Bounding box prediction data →
"""
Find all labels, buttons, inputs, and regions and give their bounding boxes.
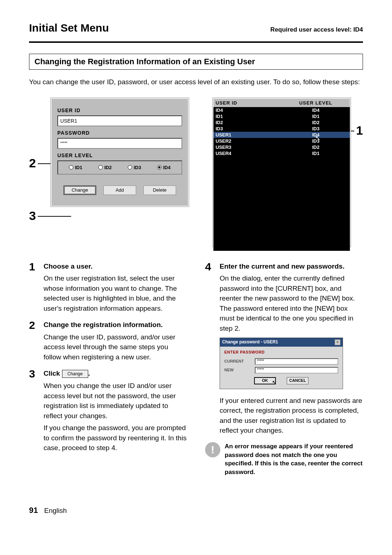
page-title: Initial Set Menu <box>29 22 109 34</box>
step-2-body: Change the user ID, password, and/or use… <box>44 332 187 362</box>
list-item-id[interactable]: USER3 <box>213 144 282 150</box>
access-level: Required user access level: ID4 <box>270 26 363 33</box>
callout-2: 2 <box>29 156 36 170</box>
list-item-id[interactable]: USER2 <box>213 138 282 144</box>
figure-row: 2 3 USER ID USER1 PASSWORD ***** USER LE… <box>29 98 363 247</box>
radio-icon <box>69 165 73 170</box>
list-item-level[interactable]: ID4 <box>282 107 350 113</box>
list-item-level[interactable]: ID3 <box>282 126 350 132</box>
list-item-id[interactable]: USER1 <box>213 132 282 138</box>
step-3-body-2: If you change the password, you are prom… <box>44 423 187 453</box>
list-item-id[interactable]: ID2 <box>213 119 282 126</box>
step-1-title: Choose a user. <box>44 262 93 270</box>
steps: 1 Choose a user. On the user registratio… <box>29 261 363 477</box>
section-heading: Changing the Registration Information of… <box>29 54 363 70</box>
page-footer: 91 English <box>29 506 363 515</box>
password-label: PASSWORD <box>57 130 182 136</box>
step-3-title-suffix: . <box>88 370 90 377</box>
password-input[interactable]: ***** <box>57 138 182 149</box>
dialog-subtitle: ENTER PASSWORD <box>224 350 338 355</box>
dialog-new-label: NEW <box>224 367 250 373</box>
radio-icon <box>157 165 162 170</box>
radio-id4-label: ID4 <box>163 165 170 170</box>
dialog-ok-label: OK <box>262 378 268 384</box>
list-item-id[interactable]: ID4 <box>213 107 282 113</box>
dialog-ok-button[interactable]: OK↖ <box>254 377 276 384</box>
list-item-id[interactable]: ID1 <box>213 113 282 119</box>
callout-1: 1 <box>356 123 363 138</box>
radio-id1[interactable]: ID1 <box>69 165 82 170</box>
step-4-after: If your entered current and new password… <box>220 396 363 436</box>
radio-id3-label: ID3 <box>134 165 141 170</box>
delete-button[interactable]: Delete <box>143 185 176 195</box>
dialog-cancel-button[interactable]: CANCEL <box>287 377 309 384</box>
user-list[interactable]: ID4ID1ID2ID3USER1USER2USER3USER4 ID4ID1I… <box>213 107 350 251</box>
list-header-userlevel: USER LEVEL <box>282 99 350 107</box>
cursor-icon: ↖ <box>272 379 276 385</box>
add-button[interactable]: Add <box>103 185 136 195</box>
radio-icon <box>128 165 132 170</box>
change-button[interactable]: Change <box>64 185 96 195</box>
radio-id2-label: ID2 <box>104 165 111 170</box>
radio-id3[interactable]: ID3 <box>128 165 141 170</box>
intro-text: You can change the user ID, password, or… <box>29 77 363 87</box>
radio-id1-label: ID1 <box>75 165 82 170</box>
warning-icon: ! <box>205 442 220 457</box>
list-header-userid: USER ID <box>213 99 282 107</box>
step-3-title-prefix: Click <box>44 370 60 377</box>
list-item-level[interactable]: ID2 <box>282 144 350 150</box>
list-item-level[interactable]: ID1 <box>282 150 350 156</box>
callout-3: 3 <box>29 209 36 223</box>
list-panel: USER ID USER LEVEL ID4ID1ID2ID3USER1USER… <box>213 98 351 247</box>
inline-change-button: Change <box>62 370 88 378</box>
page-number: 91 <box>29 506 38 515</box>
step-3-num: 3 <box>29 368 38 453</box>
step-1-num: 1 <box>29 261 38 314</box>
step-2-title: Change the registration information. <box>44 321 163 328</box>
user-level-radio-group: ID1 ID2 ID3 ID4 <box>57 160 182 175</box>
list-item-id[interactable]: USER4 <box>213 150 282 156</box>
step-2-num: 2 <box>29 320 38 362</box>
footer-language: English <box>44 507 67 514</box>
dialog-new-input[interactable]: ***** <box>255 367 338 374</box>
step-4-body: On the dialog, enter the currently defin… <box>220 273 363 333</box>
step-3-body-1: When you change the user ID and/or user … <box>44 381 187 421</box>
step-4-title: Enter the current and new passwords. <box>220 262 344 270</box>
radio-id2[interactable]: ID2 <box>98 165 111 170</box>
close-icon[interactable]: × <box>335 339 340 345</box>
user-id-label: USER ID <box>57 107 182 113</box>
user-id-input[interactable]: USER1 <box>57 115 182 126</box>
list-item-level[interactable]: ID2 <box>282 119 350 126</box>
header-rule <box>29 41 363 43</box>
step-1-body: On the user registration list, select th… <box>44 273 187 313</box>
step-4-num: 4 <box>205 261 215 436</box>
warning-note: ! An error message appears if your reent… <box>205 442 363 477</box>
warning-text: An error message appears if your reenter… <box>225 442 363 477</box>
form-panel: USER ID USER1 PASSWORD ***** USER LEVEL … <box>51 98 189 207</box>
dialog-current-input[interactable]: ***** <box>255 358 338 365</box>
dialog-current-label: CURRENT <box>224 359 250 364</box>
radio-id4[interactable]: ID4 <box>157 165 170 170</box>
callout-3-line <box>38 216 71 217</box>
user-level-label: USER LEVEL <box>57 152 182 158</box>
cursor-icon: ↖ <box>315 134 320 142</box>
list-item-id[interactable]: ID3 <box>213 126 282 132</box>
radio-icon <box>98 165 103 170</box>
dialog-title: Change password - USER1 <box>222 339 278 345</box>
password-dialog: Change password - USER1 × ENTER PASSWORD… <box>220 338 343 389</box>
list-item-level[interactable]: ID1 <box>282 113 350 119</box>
"""
"""
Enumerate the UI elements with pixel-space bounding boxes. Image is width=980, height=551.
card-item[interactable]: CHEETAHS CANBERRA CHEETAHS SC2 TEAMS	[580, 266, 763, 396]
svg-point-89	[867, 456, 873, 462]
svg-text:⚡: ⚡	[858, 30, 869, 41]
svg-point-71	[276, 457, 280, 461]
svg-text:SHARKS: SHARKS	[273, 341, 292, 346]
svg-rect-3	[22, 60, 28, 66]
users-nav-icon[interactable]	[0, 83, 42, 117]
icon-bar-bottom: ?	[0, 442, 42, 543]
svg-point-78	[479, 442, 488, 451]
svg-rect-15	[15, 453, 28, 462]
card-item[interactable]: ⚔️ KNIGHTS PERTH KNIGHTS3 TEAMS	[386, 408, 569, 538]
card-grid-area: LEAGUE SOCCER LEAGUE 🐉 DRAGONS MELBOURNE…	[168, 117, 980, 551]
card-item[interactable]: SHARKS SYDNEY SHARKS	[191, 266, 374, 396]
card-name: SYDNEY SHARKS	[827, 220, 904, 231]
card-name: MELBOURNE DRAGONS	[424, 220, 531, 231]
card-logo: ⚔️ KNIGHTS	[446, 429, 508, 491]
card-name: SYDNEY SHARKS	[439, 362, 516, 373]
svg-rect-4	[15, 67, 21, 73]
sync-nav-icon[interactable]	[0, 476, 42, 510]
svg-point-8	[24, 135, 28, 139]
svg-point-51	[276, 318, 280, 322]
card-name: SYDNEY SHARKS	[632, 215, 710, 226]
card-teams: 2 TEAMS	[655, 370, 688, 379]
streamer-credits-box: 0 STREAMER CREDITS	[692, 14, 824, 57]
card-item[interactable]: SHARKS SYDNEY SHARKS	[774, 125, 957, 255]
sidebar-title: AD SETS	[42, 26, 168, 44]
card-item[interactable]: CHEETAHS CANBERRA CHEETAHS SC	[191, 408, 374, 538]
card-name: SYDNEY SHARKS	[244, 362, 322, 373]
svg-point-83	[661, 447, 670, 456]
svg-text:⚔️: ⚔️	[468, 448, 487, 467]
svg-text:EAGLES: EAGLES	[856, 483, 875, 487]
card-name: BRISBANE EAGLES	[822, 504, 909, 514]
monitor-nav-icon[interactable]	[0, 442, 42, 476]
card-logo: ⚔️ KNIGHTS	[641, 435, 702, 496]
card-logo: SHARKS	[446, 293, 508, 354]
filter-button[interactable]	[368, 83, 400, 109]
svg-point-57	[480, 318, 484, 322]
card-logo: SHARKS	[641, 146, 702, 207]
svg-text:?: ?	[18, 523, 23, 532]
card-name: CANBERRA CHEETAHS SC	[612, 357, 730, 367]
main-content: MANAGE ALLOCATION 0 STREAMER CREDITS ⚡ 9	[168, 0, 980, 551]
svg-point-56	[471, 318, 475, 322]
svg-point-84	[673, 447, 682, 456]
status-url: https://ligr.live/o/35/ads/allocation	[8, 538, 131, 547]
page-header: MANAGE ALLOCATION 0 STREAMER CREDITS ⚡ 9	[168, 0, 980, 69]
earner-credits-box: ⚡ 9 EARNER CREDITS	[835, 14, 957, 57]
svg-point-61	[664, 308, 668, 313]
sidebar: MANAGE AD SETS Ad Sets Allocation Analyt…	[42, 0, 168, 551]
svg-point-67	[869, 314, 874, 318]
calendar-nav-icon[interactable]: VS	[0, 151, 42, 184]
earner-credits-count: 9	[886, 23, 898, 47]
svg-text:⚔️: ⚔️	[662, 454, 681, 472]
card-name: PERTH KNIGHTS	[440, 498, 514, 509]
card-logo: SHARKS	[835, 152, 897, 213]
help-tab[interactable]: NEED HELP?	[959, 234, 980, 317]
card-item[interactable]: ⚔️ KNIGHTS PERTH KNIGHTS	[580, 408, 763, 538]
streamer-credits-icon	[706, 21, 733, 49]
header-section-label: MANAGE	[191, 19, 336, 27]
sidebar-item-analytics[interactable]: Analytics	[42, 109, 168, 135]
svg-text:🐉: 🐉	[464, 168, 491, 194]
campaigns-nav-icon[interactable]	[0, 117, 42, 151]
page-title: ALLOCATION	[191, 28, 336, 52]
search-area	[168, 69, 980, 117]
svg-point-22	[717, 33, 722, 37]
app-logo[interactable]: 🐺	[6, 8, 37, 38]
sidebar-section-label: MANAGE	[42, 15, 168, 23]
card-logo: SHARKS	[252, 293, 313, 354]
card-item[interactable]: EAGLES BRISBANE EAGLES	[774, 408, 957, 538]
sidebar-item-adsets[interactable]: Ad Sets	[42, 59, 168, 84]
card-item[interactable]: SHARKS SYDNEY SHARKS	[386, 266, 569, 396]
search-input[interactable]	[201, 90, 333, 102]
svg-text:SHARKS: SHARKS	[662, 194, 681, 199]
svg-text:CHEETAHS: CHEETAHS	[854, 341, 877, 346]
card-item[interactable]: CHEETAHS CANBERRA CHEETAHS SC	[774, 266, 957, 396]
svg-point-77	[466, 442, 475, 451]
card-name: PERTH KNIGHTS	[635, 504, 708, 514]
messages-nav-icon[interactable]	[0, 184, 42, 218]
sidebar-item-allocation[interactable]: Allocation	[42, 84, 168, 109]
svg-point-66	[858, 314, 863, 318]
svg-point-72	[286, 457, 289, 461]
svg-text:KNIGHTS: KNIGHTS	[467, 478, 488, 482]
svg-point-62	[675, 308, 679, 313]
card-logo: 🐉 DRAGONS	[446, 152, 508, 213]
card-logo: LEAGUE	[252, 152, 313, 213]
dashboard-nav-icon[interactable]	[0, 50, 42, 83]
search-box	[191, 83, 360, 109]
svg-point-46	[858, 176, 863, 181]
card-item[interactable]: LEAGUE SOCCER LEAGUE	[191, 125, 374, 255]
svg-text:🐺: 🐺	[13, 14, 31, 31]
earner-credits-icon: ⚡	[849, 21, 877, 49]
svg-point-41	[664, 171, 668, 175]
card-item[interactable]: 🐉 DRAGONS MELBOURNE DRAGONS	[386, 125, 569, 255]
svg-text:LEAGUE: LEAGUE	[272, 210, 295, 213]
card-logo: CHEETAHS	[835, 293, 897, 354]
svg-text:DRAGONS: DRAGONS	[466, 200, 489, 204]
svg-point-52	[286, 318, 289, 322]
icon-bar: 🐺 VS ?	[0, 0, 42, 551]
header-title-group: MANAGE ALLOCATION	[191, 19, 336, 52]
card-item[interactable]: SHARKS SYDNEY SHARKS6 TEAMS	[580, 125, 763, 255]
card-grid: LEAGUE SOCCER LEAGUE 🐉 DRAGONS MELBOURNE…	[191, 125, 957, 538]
"""
What you need to do →
Filter the records for lines holding the string "your". Copy each one.

Task output →
step-4-after: If your entered current and new password… <box>220 396 363 436</box>
warning-note: ! An error message appears if your reent… <box>205 442 363 477</box>
warning-text: An error message appears if your reenter… <box>225 442 363 477</box>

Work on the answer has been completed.